Houston Litigation Funder Sues Personal Injury Lawyer for $5.7 Million Over Failure to Repay Loan
Virage Master, a Houston litigation funder, is seeking $5.74 million from Sulphur Springs, TX personal injury lawyer, Gregg Price. Virage Master filed a lawsuit in October alleging that Price has failed to pay back any amount towards a 2015 loan.
For those who aren’t familiar with the concept, litigation funding is the practice where an outside third party — unrelated to the actual lawsuit — provides capital to a plaintiff involved in litigation in return for a portion of any financial settlement recovered from the lawsuit. In essence, the idea is for an outside individual or company to fund plaintiffs and law firms in cases where a victorious judgment can be anticipated.
Litigation funding startups are becoming commonplace and, as an article in TechCrunch indicated, “When everything goes the right way, the capital that helps fund the lawsuit is returned — and then some — in return for the risk taken. Litigation finance firms — and there’s a growing number of them — basically want to estimate as accurately as possible the risk involved so they can bet on the right horses.”

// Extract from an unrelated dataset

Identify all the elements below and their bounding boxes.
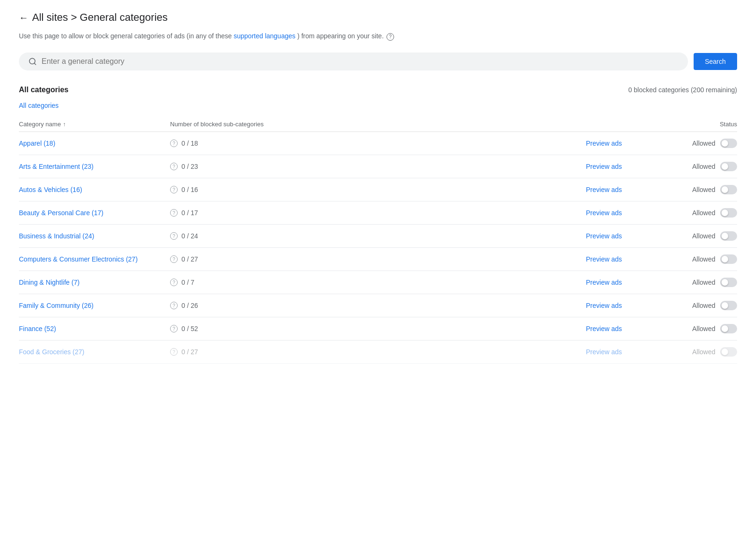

Though this type of financing has existed for over 20 years, it is increasingly becoming a mainstream funding solution that helps equalize access to the legal system. Fortune 500 companies, major universities, and businesses of all sizes are said to have benefited from commercial litigation funding. The capital that is effectively a loan can directly pay for some of the costs of litigation, including attorneys’ fees, expert witness fees, and court expenses. Common examples of litigation funding can include supplying working capital for companies involved in litigation or assisting business owners in paying for personal expenses.
In the example of Virage Master and Gregg Price, a victorious settlement was reached in the case for which the loan was issued, meaning Price’s client received a financial award. However, despite the terms setup and agreed upon before the loan was issued, Virage Master claims that Price has yet to pay back a penny of the loan, or the fee that Virage Master is entitled to given that the settlement was in favor of Price’s client.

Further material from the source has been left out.